(Pixel coordinate grounding data)

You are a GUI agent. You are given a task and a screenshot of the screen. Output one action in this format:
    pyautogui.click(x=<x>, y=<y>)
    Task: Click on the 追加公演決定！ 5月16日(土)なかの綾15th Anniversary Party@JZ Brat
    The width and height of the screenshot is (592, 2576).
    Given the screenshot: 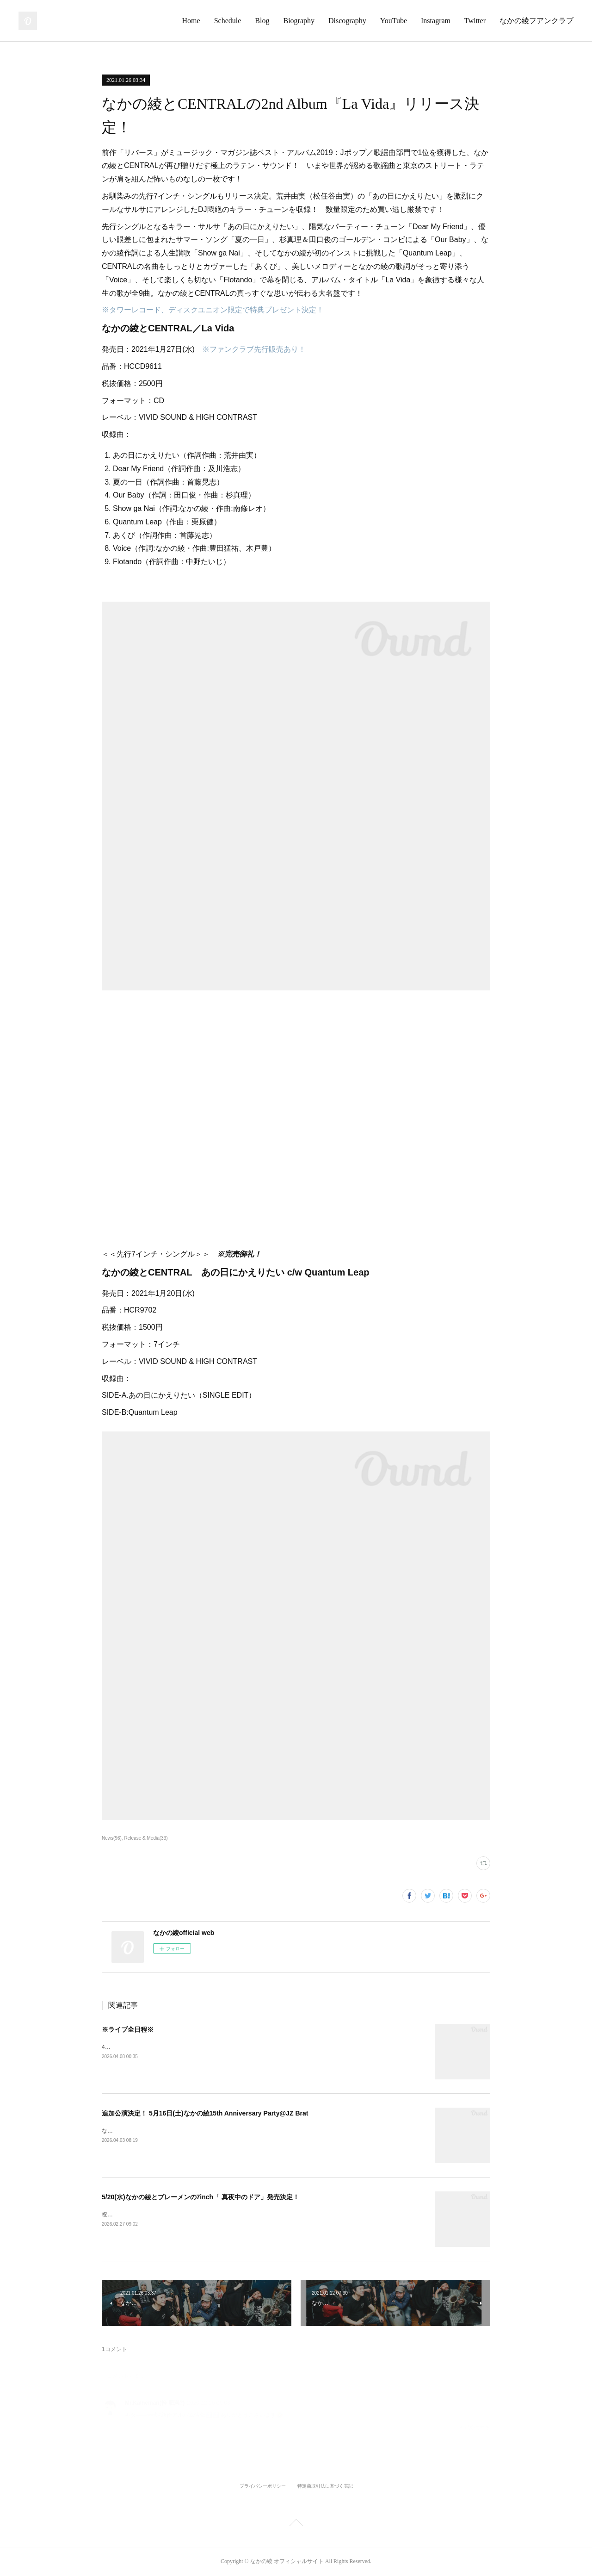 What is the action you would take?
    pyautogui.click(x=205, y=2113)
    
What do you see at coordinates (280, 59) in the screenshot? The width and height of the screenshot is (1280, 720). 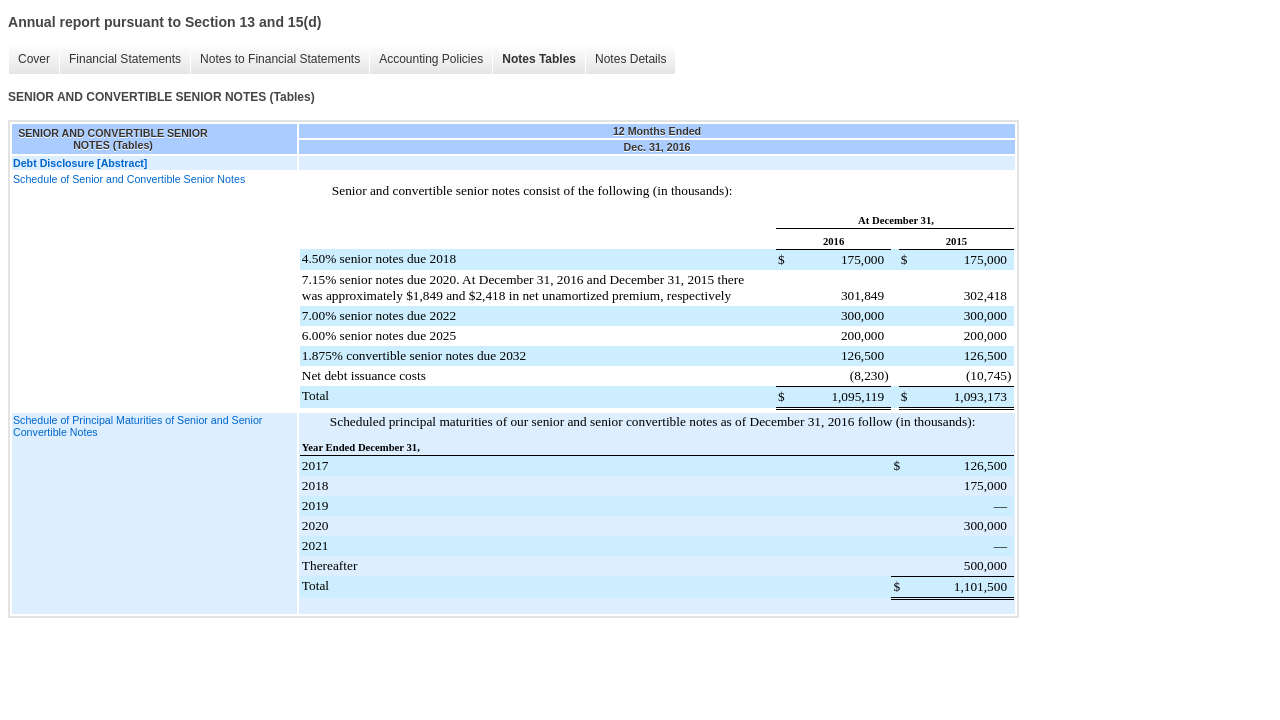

TASK GOAL:
Return, please, the lines of the data from the first through the line containing "The width and height of the screenshot is (592, 2576).", both kept, exactly as they stand and nothing more.

PROBLEM SOLUTION:
You are a GUI agent. You are given a task and a screenshot of the screen. Output one action in this format:
    pyautogui.click(x=<x>, y=<y>)
    Task: Click on the 追加公演決定！ 5月16日(土)なかの綾15th Anniversary Party@JZ Brat
    The width and height of the screenshot is (592, 2576).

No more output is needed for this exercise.